When acquiring MR data it is relatively easy to control location, area dimensions and the thickness of each of the slices and to obtain data from the entire slice. (A slice as used herein includes "slab" which is defined as a slice with greater than normal thickness). However, when there is a particular section, such as a localized volume in a larger excited volume of interest (VOI) it is more difficult to obtain data from that localized volume and exclude data from the rest of the VOI. The capability of obtaining data from a particular localized volume within a larger excited volume is especially important for in-vivo spectroscopy. Such a capability will, for example, enable acquiring spectroscopic data exclusively from diseased portions of organs for comparison with data exclusively from healthy portions of the organs.
One of the prior art methods of volume localization uses surface coils. If the region of interest is a relatively small volume, a small coil has to be used to obtain localized data. However, small coils have limited penetration depths and thereby preclude obtaining data from volumes that are not superficial.
There are other prior art methods for selective volume excitation. See for example, a communication in the Journal of Magnetic Resonance, Volume 70, pages 488-492 (1986) entitled "Selected Volume Excitation Using Stimulated Echoes (VEST). Applications to Spatially Localized Spectroscopy and Imaging", written by the inventor herein. In the procedure explained in the communication, a volume of interest is excited using stimulated echoes with Gx, Gy and Gz gradients.
In the prior art it is known to obtain data localized to a given VOI; for example, in the form of a three dimensional solid bar by saturating the volumes surrounding the volume of interest. The prior art, however, does not teach an effective process and/or system for acquiring data from multiple localized volumes in the VOI. Nor does the prior art teach an effective method of acquiring multiple volume data from elements such as 31P in-vivo because of its short T2 relaxation time.
If a diseased tumor is located in the head, for example, it is preferable to use a multiple volume scan to acquire data from the tumor and also from normal tissue.
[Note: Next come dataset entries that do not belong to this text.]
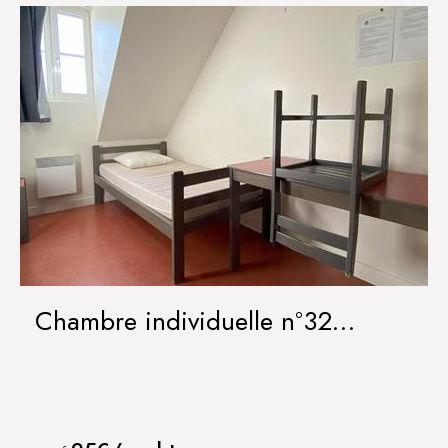
Chambre individuelle n°32
IRANCY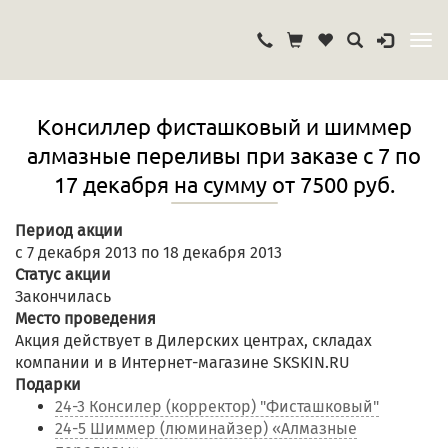
Консиллер фисташковый и шиммер
алмазные переливы при заказе с 7 по
17 декабря на сумму от 7500 руб.
Период акции
с 7 декабря 2013 по 18 декабря 2013
Статус акции
Закончилась
Место проведения
Акция действует в Дилерских центрах, складах
компании и в Интернет-магазине SKSKIN.RU
Подарки
24-3 Консилер (корректор) "Фисташковый"
24-5 Шиммер (люминайзер) «Алмазные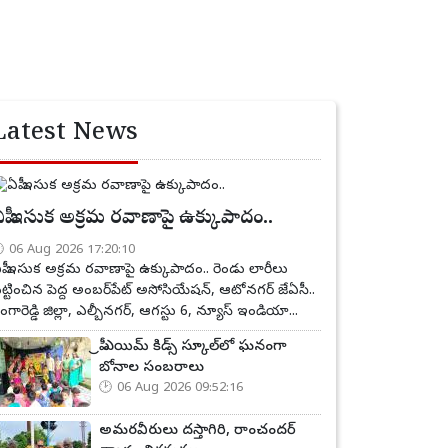
Latest News
పీ ఇసుక అక్రమ రవాణాపై ఉక్కుపాదం..
06 Aug 2026 17:20:10
పీ ఇసుక అక్రమ రవాణాపై ఉక్కుపాదం.. రెండు లారీలు
ట్టించిన పెద్ద అంబర్‌పేట్ అసోసియేషన్, ఆటోనగర్ జేఏసీ..
ంగారెడ్డి జిల్లా, ఎల్బీనగర్, ఆగస్టు 6, న్యూస్ ఇండియా...
ప్రీ ఎయిమ్ కిడ్స్ స్కూల్‌లో ఘనంగా
బోనాల సంబరాలు
06 Aug 2026 09:52:16
అమరవీరులు దస్తాగిరి, రాంచందర్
To focus on the tumor to the exclusion of extraneous data, a localized VOI basically containing the tumor should be excited to the exclusion of surrounding volumes. The slabs of the excited volume are used to obtain the requisite data, for example, to compare the tumorous tissue with healthy tissue. Hence it is important to be able to acquire data from the a multiplicity of slabs in a selected locally excited VOI.
Accordingly, there is a need for improved magnetic resonance spatial localization to obtain data from multiple localized volumes in a volume of interest. The spatial localization could also be used for acquiring 31P spectroscopic data or for imaging.
Clinical and research applications of in-vivo nuclear magnetic resonance spectroscopy (MRS) necessitate well defined spatial localization of the target VOI. This necessity led in the past several years to the discovery of a multitude of methods for spatial localization. Of these methods only few are suitable for studies of 31P because of the added constraint of short time interval between spin excitation and signal acquisition when dealing with short T.sub.2 metabolites.
Accordingly, those skilled in the art are still searching for a spatial localization method which is applicable to both MRI and MRS to increase image resolution or to reduce scan times and to obtain data for 1-H or 31-P MRS.